I wanted to mention, when I spoke about lower cost insurance, we did an apples-to-apples policy. We didn't lower our coverage (we have full coverage on all vehicles except hubby's truck that will be sold in a few weeks. It's too old to carry full coverage on it.), we got more for less from a high quality company. That's the thing, cheap is NOT the only consideration in that area. It's just most people don't price shop when their policy comes up for renewal.

Also, I am fine with junk food. I don't like it. I think it has very little redeeming quality, but if my husband wants to eat something that is not nutritious, I don't have a say in it. He eats what he wants. He can buy junk food at work and eat it there, bring junk food home and eat it, or ask me to pick up such and such on a shopping trip (and I do). He doesn't have a big sweet tooth (neither does our younger son), but I would never presume to tell him what he can or can't eat.

Anonymous said...

I feed a family of four (two adults 2 teenagers and a dog..but she has her own "budget" lol) on average $100 a week.

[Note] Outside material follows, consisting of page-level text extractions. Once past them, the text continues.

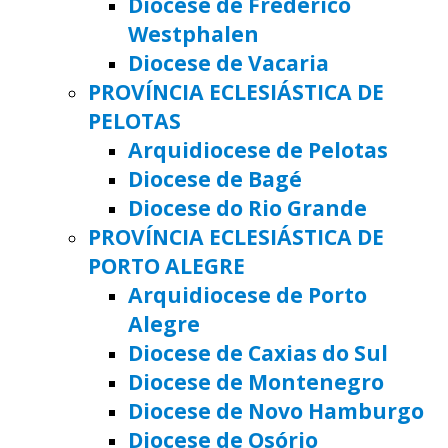
Diocese de Frederico
Westphalen
Diocese de Vacaria
PROVÍNCIA ECLESIÁSTICA DE
PELOTAS
Arquidiocese de Pelotas
Diocese de Bagé
Diocese do Rio Grande
PROVÍNCIA ECLESIÁSTICA DE
PORTO ALEGRE
Arquidiocese de Porto
Alegre
Diocese de Caxias do Sul
Diocese de Montenegro
Diocese de Novo Hamburgo
Diocese de Osório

And I do pick up "junk food" weekly, trying for the not quite awful ones but well, life's short and some fun food now and then isn't too much to ask for.

Admittedly some of my purchases are convenient foods--boxed muffin mixes (I love Krusteaz mixes!)and cake mixes. A lot of fresh produce as well as canned/frozen veggies (spinach lasagna is our favorite these days). I use a lot of food stretcher ideas....2 pounds of ground beef will be used for both spaghetti and chili (with lots of beans added). Bananas, apples and oranges always around.
Popcorn a favorite here as well. Love to add stuff like black pepper for a kick or some parmesan cheese.
Coupons are a must but mostly its planning out the menu and using stretchable purchases.

Maureen said...

Emily, I think I remember reading about you trying Sam's Club, but I would like to recommend BJ's Wholesale Club. I go there at least once a week and buy milk ($2.20 a gallon), bread ($2.50 a loaf for whole grain no HFCS), 10 pounds of King Arthur flour for $6.xx (I think) and so much more. They have a large selection of natural and organic products. I bet your boys would like hummus! My oldest just loves it.

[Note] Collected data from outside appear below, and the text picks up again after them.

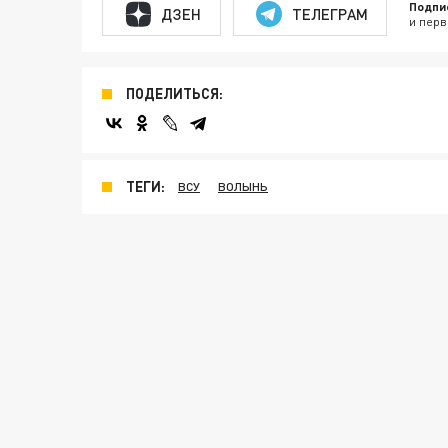
Подпи
ДЗЕН
ТЕЛЕГРАМ
и перв
ПОДЕЛИТЬСЯ:
ТЕГИ:
ВСУ
ВОЛЫНЬ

Best of all, they send their members a coupon book every month with money saving coupons on all sorts of items. You can pair a BJ's coupon with a manufacturer's coupon. You can even use multiple coupons- if they are selling a two pack of lotion, and you have two manu coupons for lotion, you can use both coupons (and then a BJ's coupon too if applicable).

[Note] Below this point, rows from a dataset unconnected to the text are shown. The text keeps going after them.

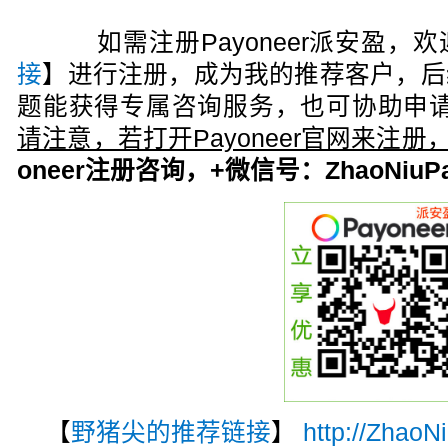
如需注册Payoneer派安盈，欢
接
】进行注册，成为我的推荐客户，后
题能获得专属咨询服务，也可协助申请
请注意，若打开Payoneer官网来注
oneer注册咨询，+微信号：ZhaoNiuPa
【
野猪尖的推荐链接
】
http://ZhaoN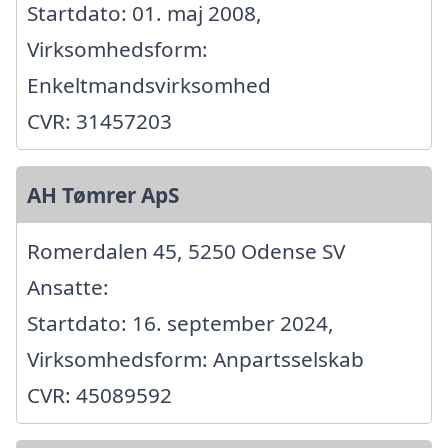
Startdato: 01. maj 2008,
Virksomhedsform:
Enkeltmandsvirksomhed
CVR: 31457203
AH Tømrer ApS
Romerdalen 45, 5250 Odense SV
Ansatte:
Startdato: 16. september 2024,
Virksomhedsform: Anpartsselskab
CVR: 45089592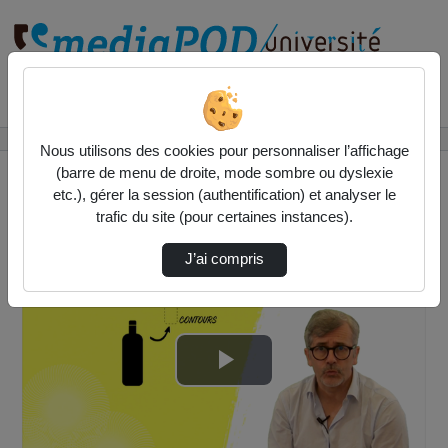
Rechercher un média sur
Accueil
Vidéos
Les dessins et modèles
Nous utilisons des cookies pour personnaliser l’affichage
(barre de menu de droite, mode sombre ou dyslexie
etc.), gérer la session (authentification) et analyser le
trafic du site (pour certaines instances).
J’ai compris
Lire
la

I know that you don't have a lot of room to store things, but the wholesale club has evolved so much from the stereotype of selling things in huge jugs (like gallons of mayonnaise). They sell things in reasonable portions.

They also have a large selection of snack foods- animal crackers, Cheez-Its, etc.

Anonymous said...

Your quote: "Treva, it's not that I don't want him to eat. I think fruit is the ultimate snack food and it is always accessible to him."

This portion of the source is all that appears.